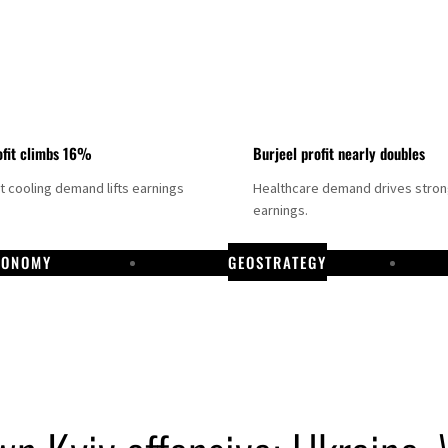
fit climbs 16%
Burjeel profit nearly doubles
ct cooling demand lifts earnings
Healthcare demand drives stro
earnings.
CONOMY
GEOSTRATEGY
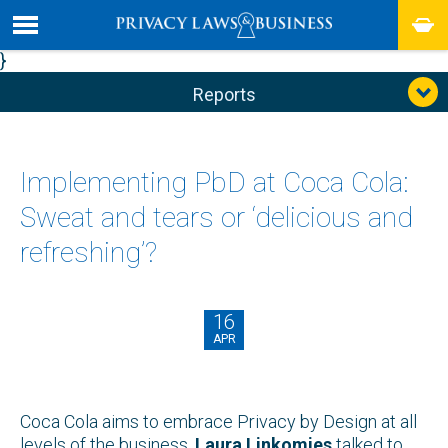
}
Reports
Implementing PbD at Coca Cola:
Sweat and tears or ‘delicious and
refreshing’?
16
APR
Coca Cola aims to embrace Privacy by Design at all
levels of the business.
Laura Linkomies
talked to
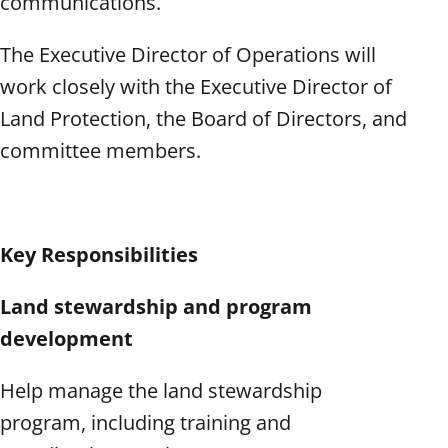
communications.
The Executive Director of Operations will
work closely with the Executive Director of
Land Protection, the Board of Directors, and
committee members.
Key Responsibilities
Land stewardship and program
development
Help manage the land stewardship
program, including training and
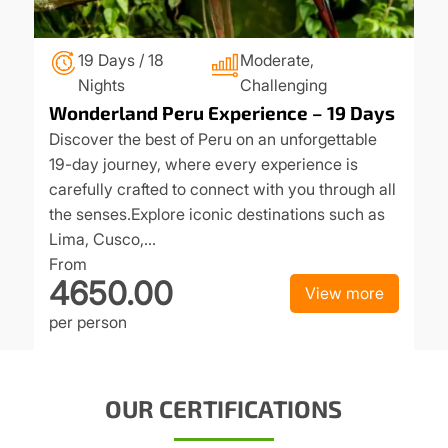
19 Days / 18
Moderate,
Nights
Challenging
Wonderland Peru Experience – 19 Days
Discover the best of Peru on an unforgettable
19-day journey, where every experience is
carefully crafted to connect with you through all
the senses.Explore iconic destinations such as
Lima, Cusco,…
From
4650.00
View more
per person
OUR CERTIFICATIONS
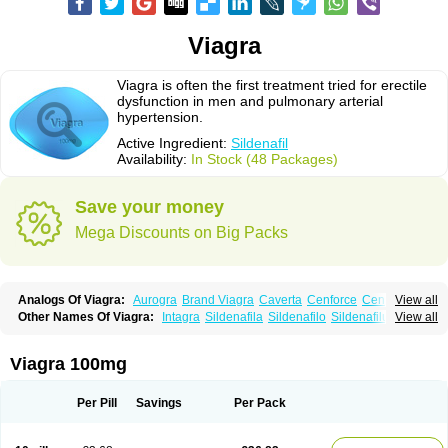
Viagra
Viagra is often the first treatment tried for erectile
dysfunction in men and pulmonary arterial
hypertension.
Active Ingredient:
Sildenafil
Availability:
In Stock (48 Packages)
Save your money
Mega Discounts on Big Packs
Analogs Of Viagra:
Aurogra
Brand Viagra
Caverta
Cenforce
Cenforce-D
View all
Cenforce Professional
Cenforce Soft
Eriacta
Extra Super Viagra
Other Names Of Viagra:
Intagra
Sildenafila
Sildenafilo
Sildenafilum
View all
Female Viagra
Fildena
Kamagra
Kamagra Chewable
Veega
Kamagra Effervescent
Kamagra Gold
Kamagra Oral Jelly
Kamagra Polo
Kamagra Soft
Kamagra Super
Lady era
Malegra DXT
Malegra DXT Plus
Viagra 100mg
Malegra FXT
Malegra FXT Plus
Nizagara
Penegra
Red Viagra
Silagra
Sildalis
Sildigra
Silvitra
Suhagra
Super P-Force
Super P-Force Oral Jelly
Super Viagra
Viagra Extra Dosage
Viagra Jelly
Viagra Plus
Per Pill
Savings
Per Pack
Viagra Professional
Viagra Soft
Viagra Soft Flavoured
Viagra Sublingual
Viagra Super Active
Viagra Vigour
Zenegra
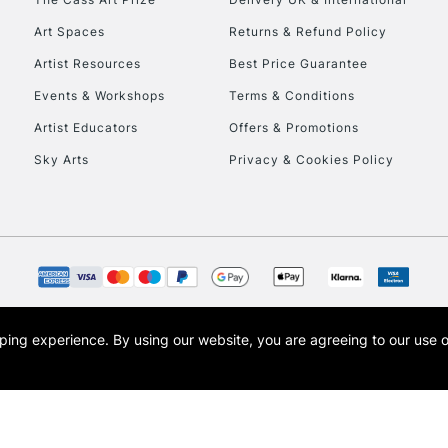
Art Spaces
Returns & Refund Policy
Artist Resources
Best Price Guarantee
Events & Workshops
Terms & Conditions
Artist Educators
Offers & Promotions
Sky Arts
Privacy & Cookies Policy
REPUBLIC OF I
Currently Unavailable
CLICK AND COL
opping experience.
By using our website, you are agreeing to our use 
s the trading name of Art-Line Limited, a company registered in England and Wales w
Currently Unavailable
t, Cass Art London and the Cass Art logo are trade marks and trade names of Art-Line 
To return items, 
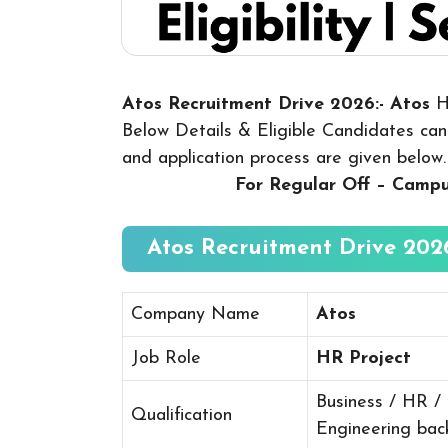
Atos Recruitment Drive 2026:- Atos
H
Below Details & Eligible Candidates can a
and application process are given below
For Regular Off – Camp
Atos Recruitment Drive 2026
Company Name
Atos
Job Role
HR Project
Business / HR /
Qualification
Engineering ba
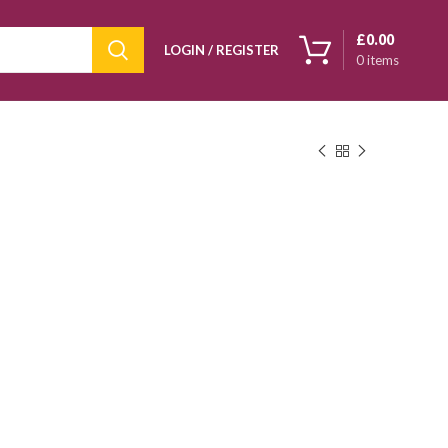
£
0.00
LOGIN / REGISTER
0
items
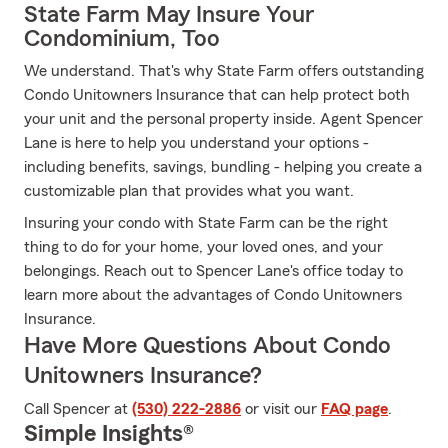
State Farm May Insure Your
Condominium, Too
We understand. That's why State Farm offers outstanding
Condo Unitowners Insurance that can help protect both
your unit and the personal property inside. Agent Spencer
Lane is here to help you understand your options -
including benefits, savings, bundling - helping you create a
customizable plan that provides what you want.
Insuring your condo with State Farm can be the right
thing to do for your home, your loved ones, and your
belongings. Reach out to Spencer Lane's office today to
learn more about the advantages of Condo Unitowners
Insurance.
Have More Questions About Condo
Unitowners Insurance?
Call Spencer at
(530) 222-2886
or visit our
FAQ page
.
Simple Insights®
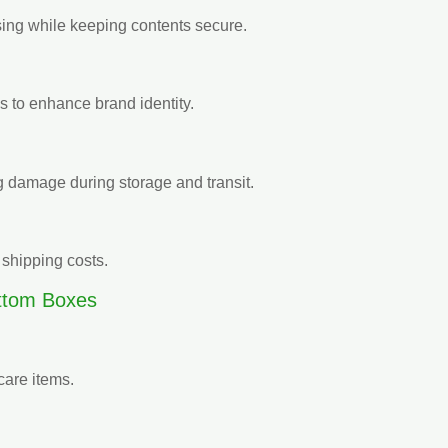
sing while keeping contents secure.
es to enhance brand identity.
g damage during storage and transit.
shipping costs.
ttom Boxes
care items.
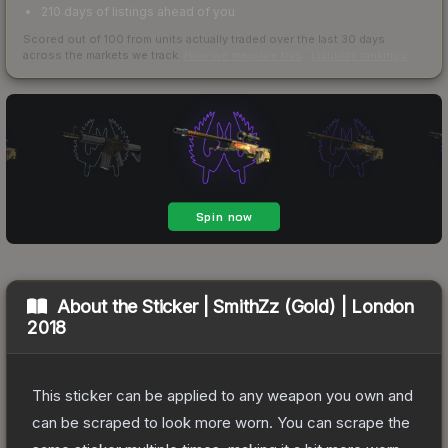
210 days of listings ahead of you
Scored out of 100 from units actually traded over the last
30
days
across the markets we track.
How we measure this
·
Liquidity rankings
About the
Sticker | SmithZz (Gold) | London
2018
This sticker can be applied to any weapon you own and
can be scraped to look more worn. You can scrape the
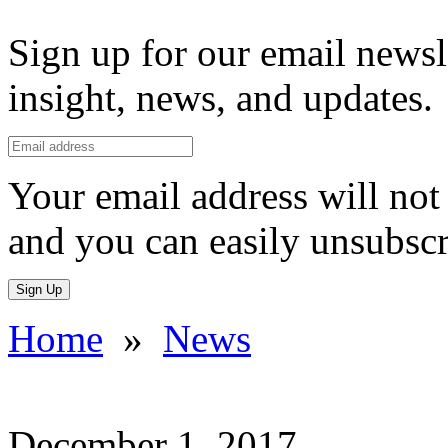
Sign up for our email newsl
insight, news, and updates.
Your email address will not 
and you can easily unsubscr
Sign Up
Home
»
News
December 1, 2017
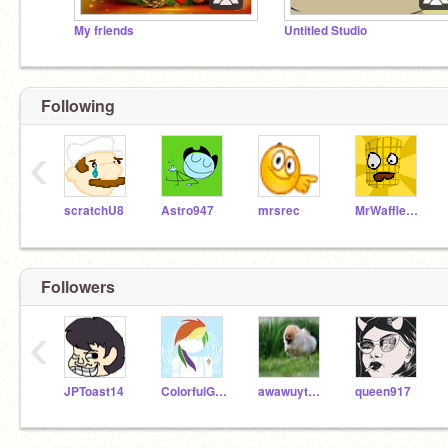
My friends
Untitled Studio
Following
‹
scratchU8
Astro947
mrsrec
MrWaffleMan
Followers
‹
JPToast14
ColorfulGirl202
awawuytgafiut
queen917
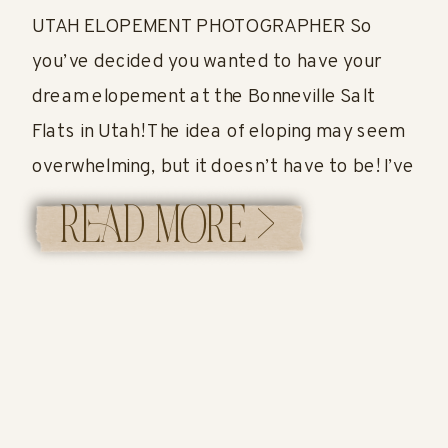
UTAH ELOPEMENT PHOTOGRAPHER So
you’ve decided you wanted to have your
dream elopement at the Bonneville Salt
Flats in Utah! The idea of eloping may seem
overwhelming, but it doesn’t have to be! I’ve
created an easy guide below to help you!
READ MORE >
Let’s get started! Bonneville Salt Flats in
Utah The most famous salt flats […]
━━━━━━
ABOUT THIS EXERCISE ->
Above are the records; report each line in them that includes the word "Executive".

TASK SOLUTION ->
The Executive Director of Operations will
work closely with the Executive Director of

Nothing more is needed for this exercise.